En tout cas,votre compte rendu de sa réunion m'a fait plaisir à lire comme celui de la réunion de Thiberville. Je suis plutôt contente que vous m'interpelliez car votre position sur votre blogue me montre que vous le faites sur de bonnes bases et cela me fait réfléchir. Je n'ai pas eu pour cette campagne de soutien d'aucun appareil, local et national, mais je continue de croire qu'on peut défendre des valeurs sans obéir à des consignes et je vais essayer de garder mon indépendance ...et mon snag-froid. Je n'avais pas remarqué le boycott de son blogue sur les liens, je l'ai mis dans ma réponse , sans doute tard. J'ajoute qu'à la réunion du lendemain, un de ses amis est venu poser des questions, et écouter des réponses,notamment sur le cumul, et j'ai été fâchée qu'elle ait refusé d'entendre des propos qu'elle n'aurait pu qu'appouver.
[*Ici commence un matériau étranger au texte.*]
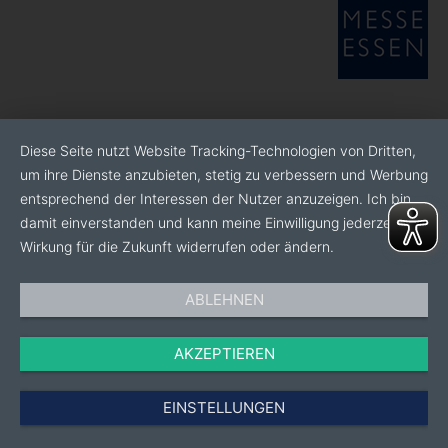
Diese Seite nutzt Website Tracking-Technologien von Dritten,
um ihre Dienste anzubieten, stetig zu verbessern und Werbung
entsprechend der Interessen der Nutzer anzuzeigen. Ich bin
damit einverstanden und kann meine Einwilligung jederzeit mit
Wirkung für die Zukunft widerrufen oder ändern.
ABLEHNEN
AKZEPTIEREN
EINSTELLUNGEN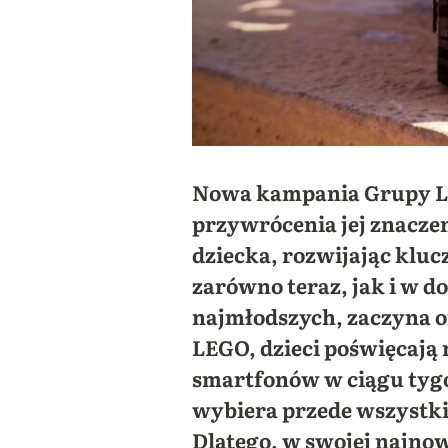
Nowa kampania Grupy LE
przywrócenia jej znaczen
dziecka, rozwijając kluc
zarówno teraz, jak i w 
najmłodszych, zaczyna on
LEGO, dzieci poświęcają 
smartfonów w ciągu tygod
wybiera przede wszystki
Dlatego, w swojej najno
Mauvaise foi ?
Moi aussi j'ai parlé de moutons sur le blogue, heureuse de voir que vous n'en faites pas partie.

Marie-Noelle a dit…

En relisant votre article et votre interpellation sur ma 'hargne' je me pose quelques questions: avez vous essayé et réussi à laisser un commentaire sur le blogue de Madame Zanon?
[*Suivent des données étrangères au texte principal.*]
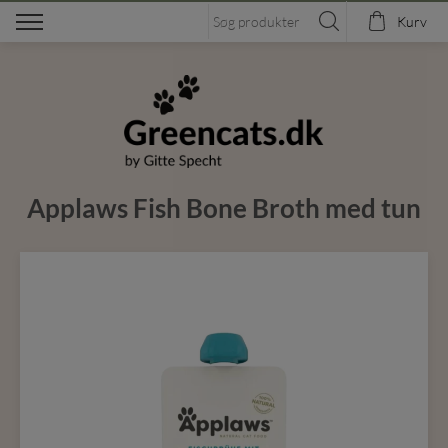
Kurv
Applaws Fish Bone Broth med tun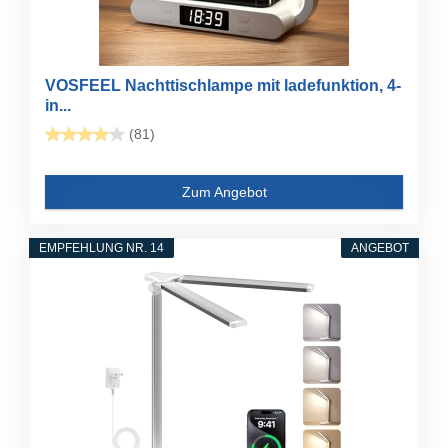
VOSFEEL Nachttischlampe mit ladefunktion, 4-
in...
(81)
Zum Angebot
EMPFEHLUNG NR. 14
ANGEBOT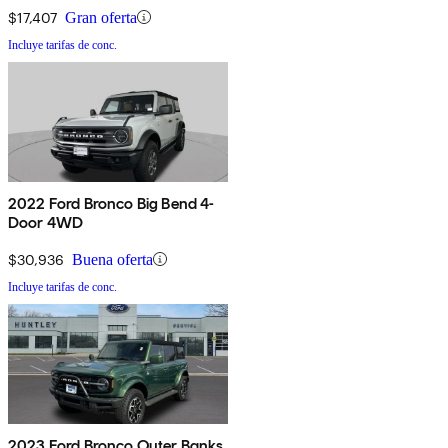
$17,407
Gran oferta
Incluye tarifas de conc.
2022 Ford Bronco Big Bend 4-
Door 4WD
$30,936
Buena oferta
Incluye tarifas de conc.
2023 Ford Bronco Outer Banks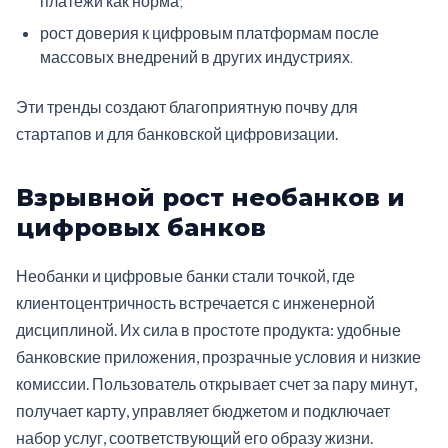
платежи как норма;
рост доверия к цифровым платформам после
массовых внедрений в других индустриях.
Эти тренды создают благоприятную почву для
стартапов и для банковской цифровизации.
Взрывной рост необанков и
цифровых банков
Необанки и цифровые банки стали точкой, где
клиентоцентричность встречается с инженерной
дисциплиной. Их сила в простоте продукта: удобные
банковские приложения, прозрачные условия и низкие
комиссии. Пользователь открывает счет за пару минут,
получает карту, управляет бюджетом и подключает
набор услуг, соответствующий его образу жизни.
Avez vous retranscrit la réunion du 8 à Bernay ? Pourquoi ce silence ? Il s'y est dit des choses interessantes, sur le cumul, mais aussi sur les enjeux de l'écologie et de l'emploi, sur les raisons qui ont fait que j'ai voté oui au référendum sur l'europe, sur les raisons pour F Courel de voter non,et aussi sur le combat à mener pour qu'on ne continue pas à pousser les français à vivre dans la peur ( une double entrée annoncée au tribunal de Bernay, à l'heure où il a des chances de fermer!). Certaines idées de désobéissnce civile ont été abordées.
Vous ditez admirer les engagements associatifs de Mme Zanon, et ne mentionnez pas les miennes depuis trente ans, ainsi que mes engagements, qui ne sont pas nouveaux,à gauche. Quant au travail de F Courel sur le terrain, vous ne le mentionnez pas non plus. Est ce bien objectif ? Heureusement que c'était après le premier tour parce qu'on pourrait croire qu'il n'y avait qu'un candidat pour le PS. Or, il est constitutionnellemnt prévu qu'on puisse défendre les couloeurs du parti de son choix, tout comme on peut manifester derrière une bandereolle sans être encarté.